_Try it_: Show only those lines of the entries where the string "click" is found.

====== Supplied data

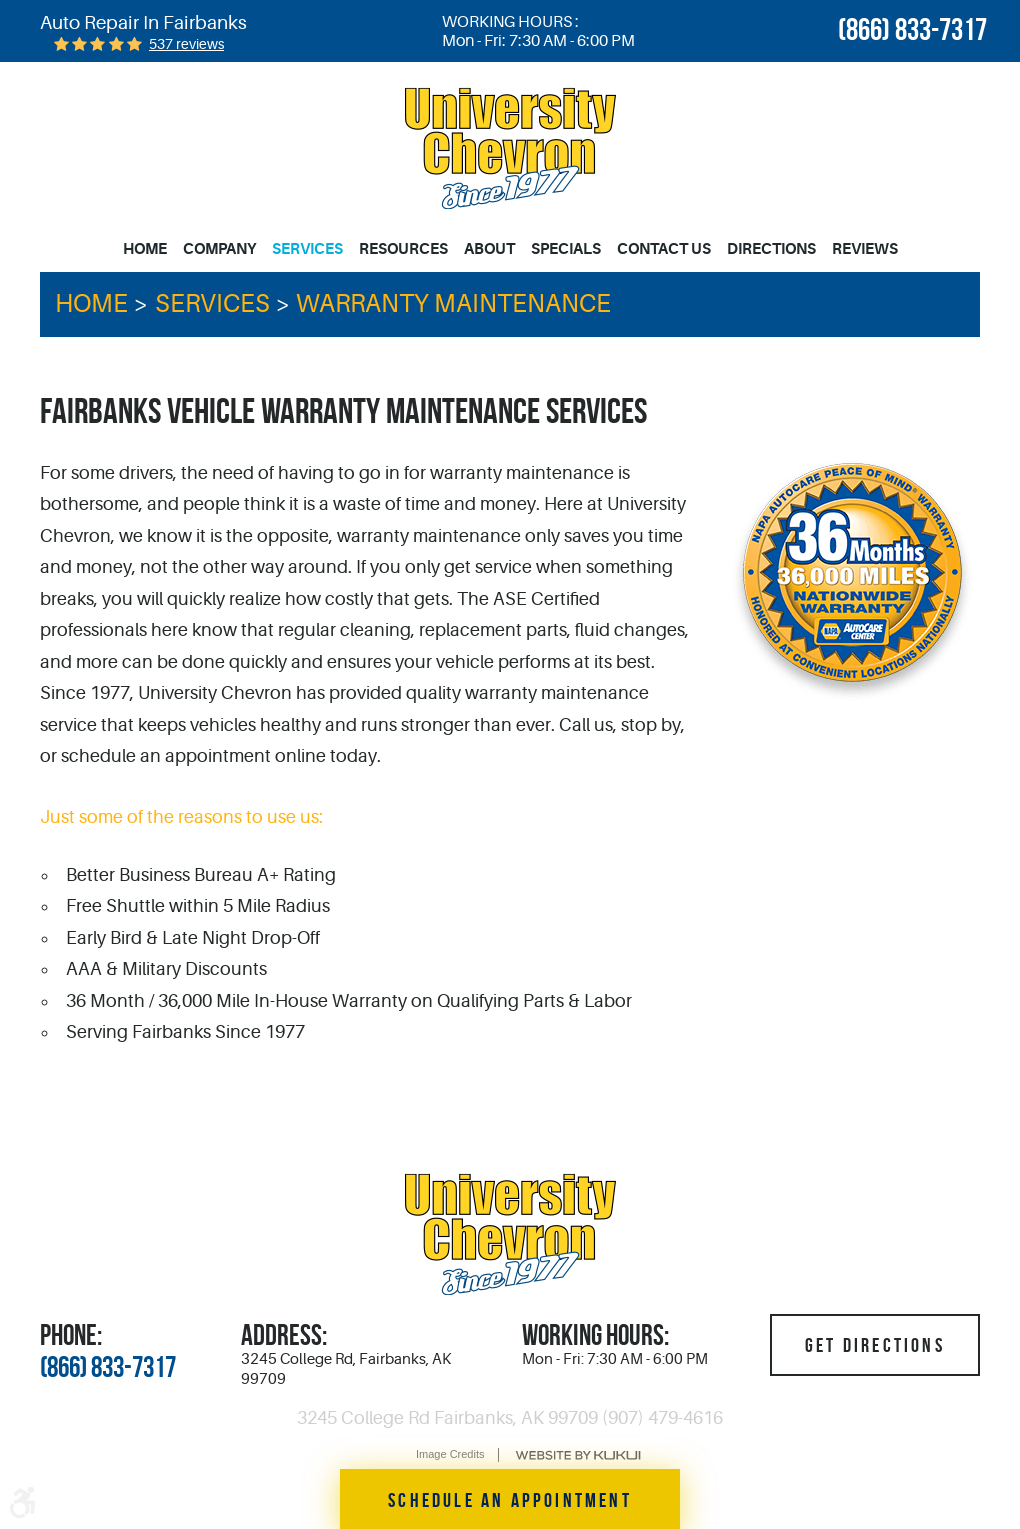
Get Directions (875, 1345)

============
====== Supplied data

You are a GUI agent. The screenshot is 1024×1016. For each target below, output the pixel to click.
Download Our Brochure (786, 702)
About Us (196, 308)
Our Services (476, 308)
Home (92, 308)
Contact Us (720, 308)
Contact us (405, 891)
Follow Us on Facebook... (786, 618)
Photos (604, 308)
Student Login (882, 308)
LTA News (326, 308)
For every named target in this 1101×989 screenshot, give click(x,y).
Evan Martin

============
====== Supplied data

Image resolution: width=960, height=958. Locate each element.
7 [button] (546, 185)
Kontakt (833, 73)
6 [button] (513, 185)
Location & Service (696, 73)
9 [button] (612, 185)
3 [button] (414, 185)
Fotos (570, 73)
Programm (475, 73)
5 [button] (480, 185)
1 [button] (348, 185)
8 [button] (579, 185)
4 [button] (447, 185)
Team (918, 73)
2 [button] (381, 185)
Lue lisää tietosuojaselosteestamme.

============

_Output of the task_:
You are a GUI agent. The screenshot is 1024×1016. For each target below, output the pixel to click.
For every named target in this 1101×989 screenshot, give click(x,y).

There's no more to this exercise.